[bug] can't run gpu_pkl_to_cpu_pkl.py
TNick opened this issue · 3 comments
As you can see in the traceback I had a problem converting between gpu and cpu variants.
I've added after this line
elif isinstance(obj, (types.FunctionType, types.BuiltinFunctionType)):
print(prefix + "skipping a function (can't pickle function objects)")
rval = None
I've also modified these lines:
if hasattr(obj, 'set_value'):
# Base case: we found a shared variable, must convert it
rval = shared(obj.get_value())
try:
rval.name = obj.name
except AttributeError:
pass
# Sabotage its getstate so if something tries to pickle it, we'll find out
obj.__getstate__ = None
The script only seems to work with device=cpu
so we could spare a bit of time to future guys by adding
# ...
if __name__ == '__main__':
# theano.config.device is read-only so we change the value in environment
# before importing theano
thflags = os.environ['THEANO_FLAGS']
if thflags:
thflags = thflags + ",device=cpu"
else:
thflags = "device=cpu"
os.environ['THEANO_FLAGS'] = thflags
_, in_path, out_path = sys.argv
# ...
I was then able to show_weights.py
, browse_conv_weights.py
, num_parameters.py
, pkl_inspector.py
, plot_monitor.py
, etc.

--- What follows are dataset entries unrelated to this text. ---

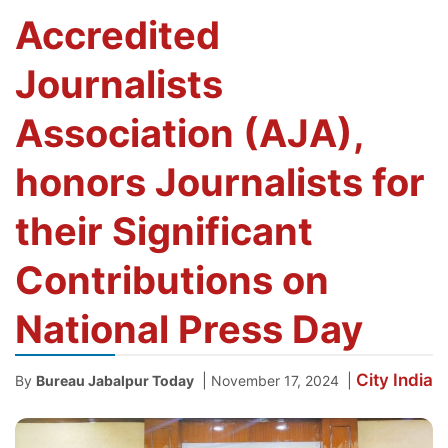
Accredited
Journalists
Association (AJA),
honors Journalists for
their Significant
Contributions on
National Press Day
City
India
|
|
By
Bureau Jabalpur Today
November 17, 2024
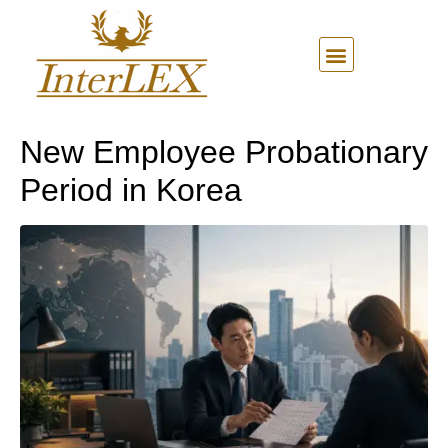
New Employee Probationary
Period in Korea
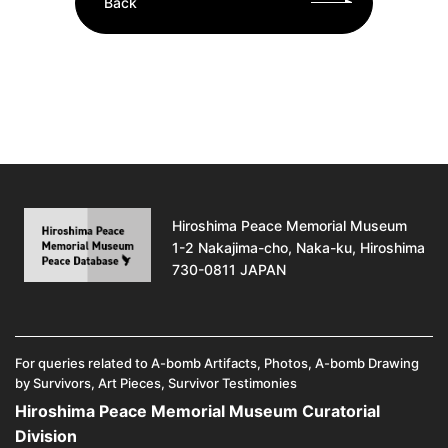
Back
Hiroshima Peace Memorial Museum
1-2 Nakajima-cho, Naka-ku, Hiroshima
730-0811 JAPAN
For queries related to A-bomb Artifacts, Photos, A-bomb Drawing
by Survivors, Art Pieces, Survivor Testimonies
Hiroshima Peace Memorial Museum Curatorial
Division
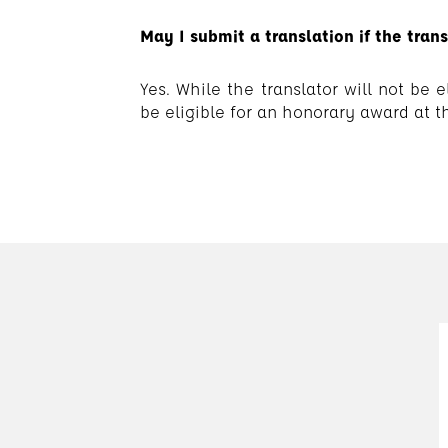
May I submit a translation if the tran
Yes. While the translator will not be
be eligible for an honorary award at th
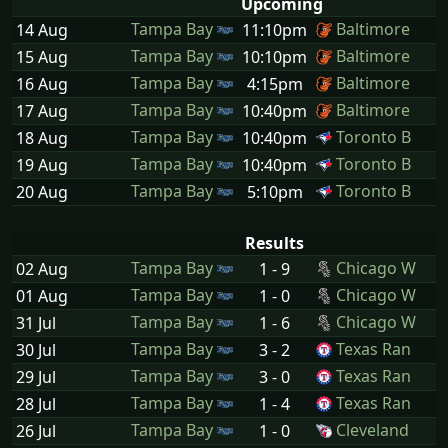
Upcoming
Tampa Bay
Baltimore
14 Aug
11:10pm
Tampa Bay
Baltimore
15 Aug
10:10pm
Tampa Bay
Baltimore
16 Aug
4:15pm
Tampa Bay
Baltimore
17 Aug
10:40pm
Tampa Bay
Toronto B
18 Aug
10:40pm
Tampa Bay
Toronto B
19 Aug
10:40pm
Tampa Bay
Toronto B
20 Aug
5:10pm
Results
Tampa Bay
Chicago W
02 Aug
1 - 9
Tampa Bay
Chicago W
01 Aug
1 - 0
Tampa Bay
Chicago W
31 Jul
1 - 6
Tampa Bay
Texas Ran
30 Jul
3 - 2
Tampa Bay
Texas Ran
29 Jul
3 - 0
Tampa Bay
Texas Ran
28 Jul
1 - 4
Tampa Bay
Cleveland
26 Jul
1 - 0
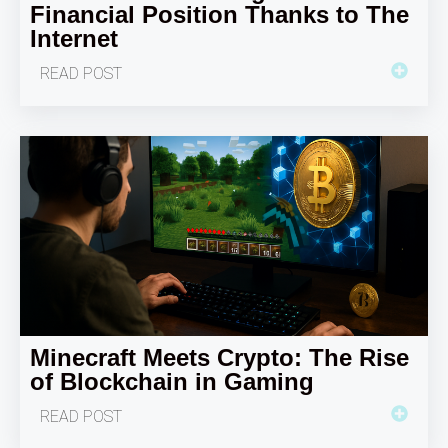
Financial Position Thanks to The
Internet
READ POST
Minecraft Meets Crypto: The Rise
of Blockchain in Gaming
READ POST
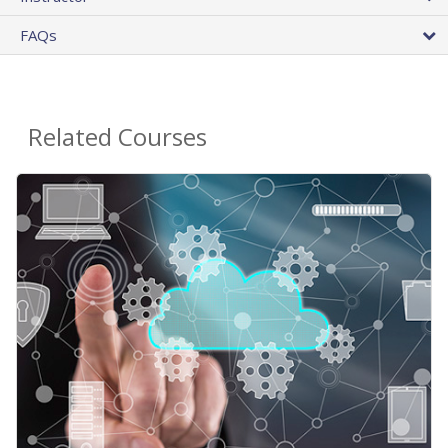
FAQs
Related Courses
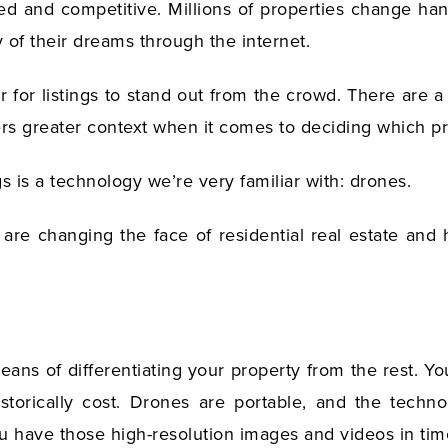
ced and competitive. Millions of properties change h
of their dreams through the internet.
r for listings to stand out from the crowd. There are 
yers greater context when it comes to deciding which p
gs is a technology we’re very familiar with: drones.
re changing the face of residential real estate and
means of differentiating your property from the rest. Y
storically cost. Drones are portable, and the tech
 have those high-resolution images and videos in time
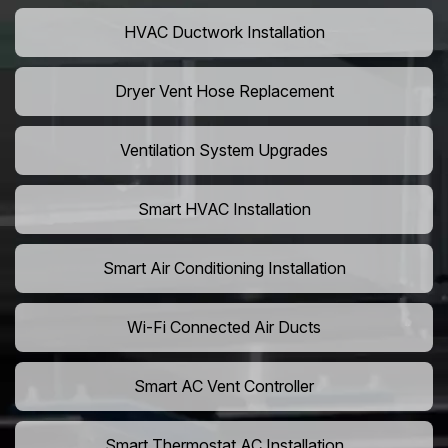
HVAC Ductwork Installation
Dryer Vent Hose Replacement
Ventilation System Upgrades
Smart HVAC Installation
Smart Air Conditioning Installation
Wi-Fi Connected Air Ducts
Smart AC Vent Controller
Smart Thermostat AC Installation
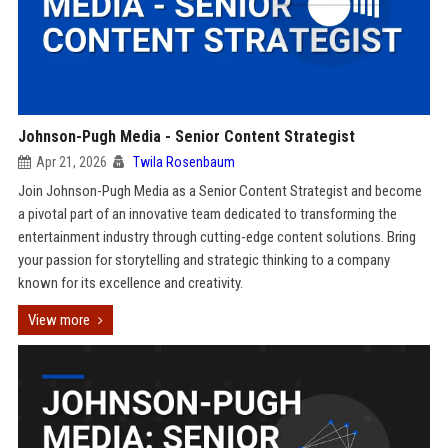
Johnson-Pugh Media - Senior Content Strategist
Apr 21, 2026
Twila Rosenbaum
Join Johnson-Pugh Media as a Senior Content Strategist and become
a pivotal part of an innovative team dedicated to transforming the
entertainment industry through cutting-edge content solutions. Bring
your passion for storytelling and strategic thinking to a company
known for its excellence and creativity.
View more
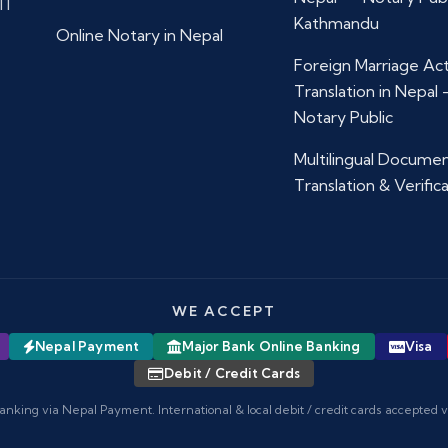
11
Kathmandu
Online Notary in Nepal
Foreign Marriage Ac
Translation in Nepal
Notary Public
Multilingual Docume
Translation & Verific
WE ACCEPT
Nepal Payment
Major Bank Online Banking
Visa
Debit / Credit Cards
anking via Nepal Payment. International & local debit / credit cards accepted 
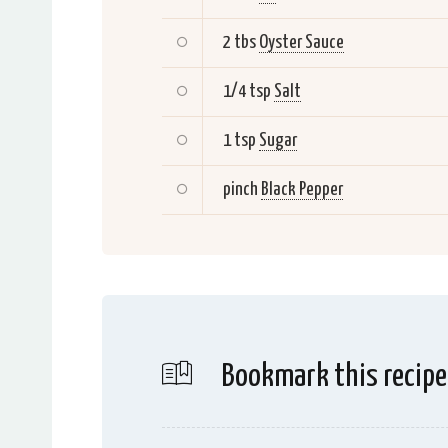
2 tbs
Oyster Sauce
1/4 tsp
Salt
1 tsp
Sugar
pinch
Black Pepper
Bookmark this recipe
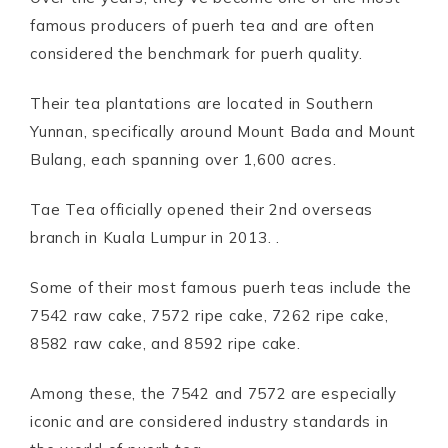
famous producers of puerh tea and are often
considered the benchmark for puerh quality.
Their tea plantations are located in Southern
Yunnan, specifically around Mount Bada and Mount
Bulang, each spanning over 1,600 acres.
Tae Tea officially opened their 2nd overseas
branch in Kuala Lumpur in 2013. .
Some of their most famous puerh teas include the
7542 raw cake, 7572 ripe cake, 7262 ripe cake,
8582 raw cake, and 8592 ripe cake.
Among these, the 7542 and 7572 are especially
iconic and are considered industry standards in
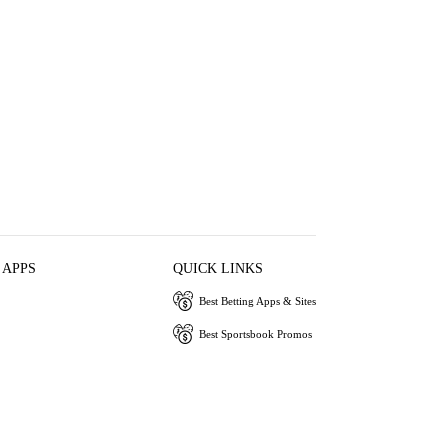
 APPS
QUICK LINKS
Best Betting Apps & Sites
Best Sportsbook Promos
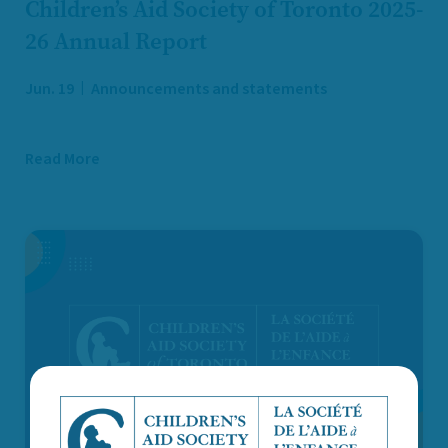
Children’s Aid Society of Toronto 2025-
26 Annual Report
Jun. 19
Announcements and statements
Read More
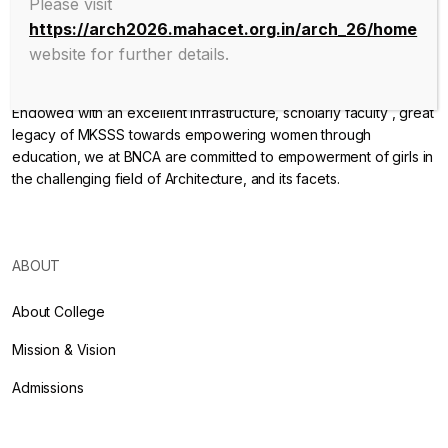
Please visit
https://arch2026.mahacet.org.in/arch_26/home
website for further details.
Endowed with an excellent infrastructure, scholarly faculty , great
legacy of MKSSS towards empowering women through
education, we at BNCA are committed to empowerment of girls in
the challenging field of Architecture, and its facets.
ABOUT
About College
Mission & Vision
Admissions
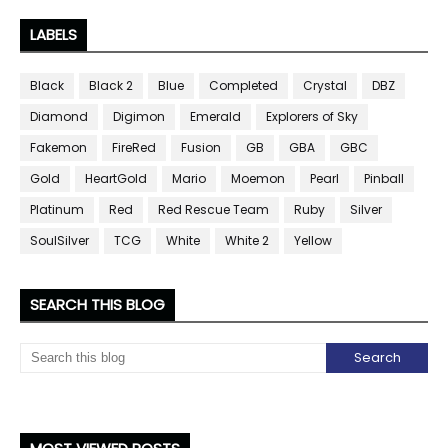
LABELS
Black
Black 2
Blue
Completed
Crystal
DBZ
Diamond
Digimon
Emerald
Explorers of Sky
Fakemon
FireRed
Fusion
GB
GBA
GBC
Gold
HeartGold
Mario
Moemon
Pearl
Pinball
Platinum
Red
Red Rescue Team
Ruby
Silver
SoulSilver
TCG
White
White 2
Yellow
SEARCH THIS BLOG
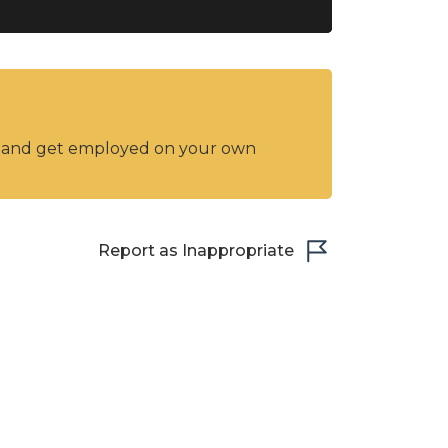
y and get employed on your own
Report as Inappropriate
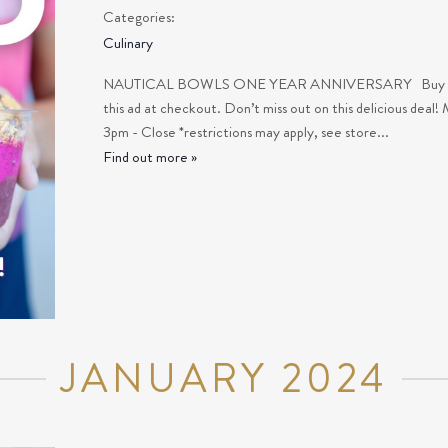
Categories:
Culinary
NAUTICAL BOWLS ONE YEAR ANNIVERSARY Buy one bo
this ad at checkout. Don’t miss out on this delicious deal! 
3pm - Close *restrictions may apply, see store...
Find out more »
JANUARY 2024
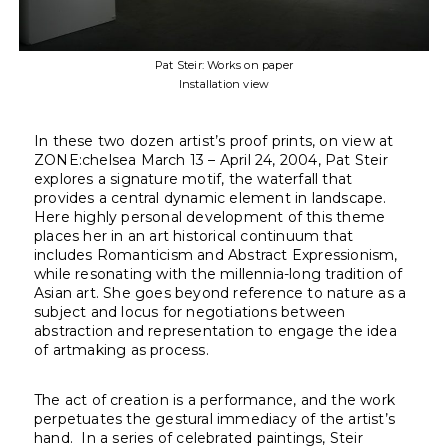
Pat Steir: Works on paper
Installation view
In these two dozen artist’s proof prints, on view at
ZONE:chelsea March 13 – April 24, 2004, Pat Steir
explores a signature motif, the waterfall that
provides a central dynamic element in landscape.
Here highly personal development of this theme
places her in an art historical continuum that
includes Romanticism and Abstract Expressionism,
while resonating with the millennia-long tradition of
Asian art. She goes beyond reference to nature as a
subject and locus for negotiations between
abstraction and representation to engage the idea
of artmaking as process.
The act of creation is a performance, and the work
perpetuates the gestural immediacy of the artist’s
hand. In a series of celebrated paintings, Steir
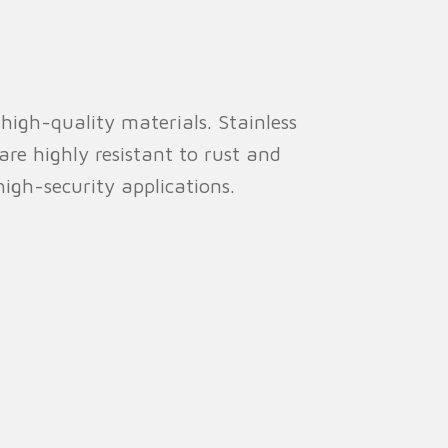
high-quality materials. Stainless
re highly resistant to rust and
high-security applications.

I did not try to fprop()
in any way.
I am aware of the discussion in pylearn-users and the comments by @goodfeli in the file header.
Anyone facing issues with gpu_pkl_to_cpu_pkl.py
should read this thread.
Regarding the first point, maybe the reason it is not able to pickle that function is because it existed in the version of Pylearn2 that saved the model in the first place, but it does not exist in the current version. In that case, I'm not sure we should always skip them. I don't know what the right way of detecting that would be, except by trying to pickle it in a string and seeing if it works.
Regarding the second point, yes, keeping the name
is a good idea. I would probably call hasattr
rather than try/catch, but it does not really matter.
Regarding the last point, sure.
I happened to have test_print_monitor_cv.py opened in an editor so I've copied to a GPU-equipped machine, modified it to preserve the file and run it. On the same console I then run gpu_pkl_to_cpu_pkl.py and I was able to reproduce the error. No difference in environment, pylearn2 version, etc
But your comment made me realize that there is no _check_is_symbolic
in pylearn2.space. Previously I just assumed that it exists and never checked.
As it turns out there is a VectorSpace
object that has a __reduce_ex__()
method inherited from object that returns this funky dictionary:
{'dim': 10,
'_check_is_symbolic': <function _check_is_symbolic at 0x7ff5a9c2d1b8>,
'validate_callbacks': [],
'sparse': False,
'_dtype': 'float32',
'_check_is_numeric': <function _check_is_numeric at 0x7ff5a9c2d140>,
'np_validate_callbacks': []}
After that pickle tries to save that dictionary, attempts to locate _check_is_symbolic
in pylearn2.space
and fails (obj
is VectorSpace
, rv
+/- is the dictionary):
> /home/ubuntu/devel/anaconda/lib/python2.7/pickle.py(331)save()
-> self.save_reduce(obj=obj, *rv)
/home/ubuntu/devel/anaconda/lib/python2.7/pickle.py(419)save_reduce()
-> save(state)
/home/ubuntu/devel/anaconda/lib/python2.7/pickle.py(286)save()
-> f(self, obj) # Call unbound method with explicit self
/home/ubuntu/devel/anaconda/lib/python2.7/pickle.py(649)save_dict()
-> self._batch_setitems(obj.iteritems())
/home/ubuntu/devel/anaconda/lib/python2.7/pickle.py(663)_batch_setitems()
-> save(v)
/home/ubuntu/devel/anaconda/lib/python2.7/pickle.py(286)save()
-> f(self, obj) # Call unbound method with explicit self
/home/ubuntu/devel/anaconda/lib/python2.7/pickle.py(748)save_global()
-> (obj, module, name))
A newly constructed VectorSpace
's __reduce_ex__()
returns, amongst other things:
{'dim': 1,
'_dtype': 'float32',
'validate_callbacks': [],
'sparse': False,
'np_validate_callbacks': []}
Both _check_is_symbolic()
and _check_is_numeric
are tagged as @staticmethod
.
I have no elegant idea about how to fix the things.